【Photoshop】PythonによるPhotoshop操作:追記

戦国三英傑に織田信長がいるのは、のちに資料となる『信長公記』を書いた太田牛一のおかげだと思っている。詳しい資料があることは昔も今も喜ばれますから。
どうも、クリーク・アンド・リバー社 COYOTE CG STUDIO テクニカルチーム 戦国大好き人間の中林です。

こちらはCGWORLD様のブログに寄稿した「TIPS07:【Photoshop】PythonによるPhotoshop操作」の補足内容になります。

5・Pythonを使うデメリットの1つを解決

デメリットの『5-2・複数のバージョンに弱い』が寄稿後に解決したのでこちらの方法を追記します。
これ自体は最初に調べるべきだったかもしれませんが、そんなに複数のPhotoshopをインストールしているアーティストは少ないだろうと後回しにしてました。
Pythonのツールをリリースしてから、意外と案件によって複数のPhotoshopを使うアーティストが多いと分かり対応方法を調べましたが、CGWORLD様のブログでは間に合わなかったのでこちらにて補足します。

win32comでのバージョン選択

これは「PhotoShop.Application」でバージョンを指定するのでcomtypesモジュールでも共通の解決方法です。
まずは僕が最初に失敗例です。

# 失敗例
import win32com.client
psapp = win32com.client.Dispatch('PhotoShop.Application')

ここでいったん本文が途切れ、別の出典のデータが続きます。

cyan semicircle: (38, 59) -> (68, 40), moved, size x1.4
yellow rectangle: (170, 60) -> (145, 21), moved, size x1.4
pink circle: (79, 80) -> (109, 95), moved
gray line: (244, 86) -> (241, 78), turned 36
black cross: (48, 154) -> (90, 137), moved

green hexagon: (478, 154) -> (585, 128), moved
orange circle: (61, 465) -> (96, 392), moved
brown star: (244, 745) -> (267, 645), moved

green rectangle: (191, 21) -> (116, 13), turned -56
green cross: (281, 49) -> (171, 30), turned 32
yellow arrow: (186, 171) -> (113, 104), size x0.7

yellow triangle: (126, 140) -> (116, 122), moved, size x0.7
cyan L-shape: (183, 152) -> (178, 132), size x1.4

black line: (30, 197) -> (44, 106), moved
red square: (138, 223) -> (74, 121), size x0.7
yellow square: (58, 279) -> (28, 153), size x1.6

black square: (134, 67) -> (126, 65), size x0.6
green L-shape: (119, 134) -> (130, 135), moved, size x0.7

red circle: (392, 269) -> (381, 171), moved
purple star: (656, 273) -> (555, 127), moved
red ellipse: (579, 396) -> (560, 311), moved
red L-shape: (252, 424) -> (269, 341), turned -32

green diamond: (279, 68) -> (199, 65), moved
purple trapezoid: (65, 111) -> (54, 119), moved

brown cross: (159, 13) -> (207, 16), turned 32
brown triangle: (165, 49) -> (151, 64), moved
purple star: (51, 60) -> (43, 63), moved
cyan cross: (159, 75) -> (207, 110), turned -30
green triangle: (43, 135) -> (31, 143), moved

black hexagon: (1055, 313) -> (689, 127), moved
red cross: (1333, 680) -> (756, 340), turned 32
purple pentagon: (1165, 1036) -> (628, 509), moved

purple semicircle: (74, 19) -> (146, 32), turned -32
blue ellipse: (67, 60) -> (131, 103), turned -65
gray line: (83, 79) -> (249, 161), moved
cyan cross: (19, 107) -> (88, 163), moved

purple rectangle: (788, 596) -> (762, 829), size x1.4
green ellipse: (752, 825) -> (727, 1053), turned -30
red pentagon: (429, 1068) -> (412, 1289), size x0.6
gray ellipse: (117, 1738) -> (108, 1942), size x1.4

こちらはPhotoshopが立ち上がっていると、特定のPhotoshop以外が立ち上がっているとしばらくするとエラーが発生します。Phtoshopが立ち上がってない時に実行して立ち上がったPhotoshopで実行するとエラーは発生しません。
しかし、このPhotoshopのバージョンはユーザーよってマチマチで正直、法則はつかめませんでした。
結局、Photoshop-Python-apiのソースを調べていたら「PhotoShop.Application」には以下の法則でバージョン番号が割り振られているのが分かりました。

file

仮にPhtoshop 2020が立ち上がっていたら「PhotoShop.Application」の後ろに「.140」のバージョン番号を付けるだけでスクリプトがエラーなく使用できます。

# 成功例
import win32com.client
psapp = win32com.client.Dispatch('PhotoShop.Application.140')
_psdOpt = win32com.client.Dispatch("Photoshop.PhotoshopSaveOptions.140") #Psdファイルオプションを呼び出す

psapp.ActiveDocument.Duplicate()

SaveOptionなどを使いたい場合は個別にバージョン番号を設定する必要があるので注意が必要です。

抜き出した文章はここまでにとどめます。